Write your answer(s) here The correlation plot shows a strong positive correlation between anxiety_pre and anxiety_post, showing that the participants with a higher anxiety before the task showed higher anxiety afterward. There is a weak negative correlation between reaction time and accuracy showing that faster reaction times are slightly associated with better accuracy, but the relationship is small. Anxiety_change has a weak negative correlation with anxiety_post , which shows the greater reductions in anxiety are linked to lower post-task anxiety. —

Part 5: Reflection and Application

Question 7: Reflection

Reflect on how the statistical concepts and R techniques covered in this course apply to psychological research:

Describe a specific research question in psychology that interests you. What type of data would you collect, what statistical analyses would be appropriate, and what potential measurement errors might you need to address?
How has learning R for data analysis changed your understanding of psychological statistics? What do you see as the biggest advantages and challenges of using R compared to other statistical software?

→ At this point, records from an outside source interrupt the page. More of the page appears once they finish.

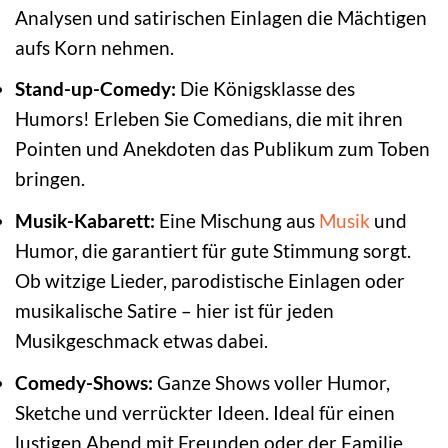
Analysen und satirischen Einlagen die Mächtigen
aufs Korn nehmen.
Stand-up-Comedy:
Die Königsklasse des
Humors! Erleben Sie Comedians, die mit ihren
Pointen und Anekdoten das Publikum zum Toben
bringen.
Musik-Kabarett:
Eine Mischung aus
Musik
und
Humor, die garantiert für gute Stimmung sorgt.
Ob witzige Lieder, parodistische Einlagen oder
musikalische Satire – hier ist für jeden
Musikgeschmack etwas dabei.
Comedy-Shows:
Ganze Shows voller Humor,
Sketche und verrückter Ideen. Ideal für einen
lustigen Abend mit Freunden oder der Familie.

Write your answer(s) here 1. A research question in Psychology that interests me is “How does anxiety affect the performance and scores of college students?” This interests me because I am going through this process right now and I feel my anxiety holds me back, especially when it comes to taking exams. I would collect self-reported test anxiety scores and academic performance measurements, like GPA and exam grades. A correlation analysis would show the relationship between the anxiety and performance, and a regression analysis could possibly show if test anxiety predicts future outcomes as a student. Possible issues could be the self-report bias in the anxiety scores and other factors and habits that could be affecting GPA. 2. Learning R for data analysis has truly become a dream come true. R has allowed me to better understand statistics. Although learning how to code is a challenge, for someone who can learn anything but math, it has truly made a huge difference.The advantages are endless, like bettering our visualization of relationships in psychology, the ability to show correlation, and using a hands-on learning technique is always the best way to learn in my opinion. A challenge of R is just learning and understanding the codes and maybe technical issues on a computer, but It has luckily been pretty easy to learn. In my opinion, R has better flexibility and visualization, and just feels more user friendly than other statistical softwares. —

Submission Instructions:

Ensure to knit your document to HTML format, checking that all content is correctly displayed before submission. Publish your assignment to RPubs and submit the URL to canvas.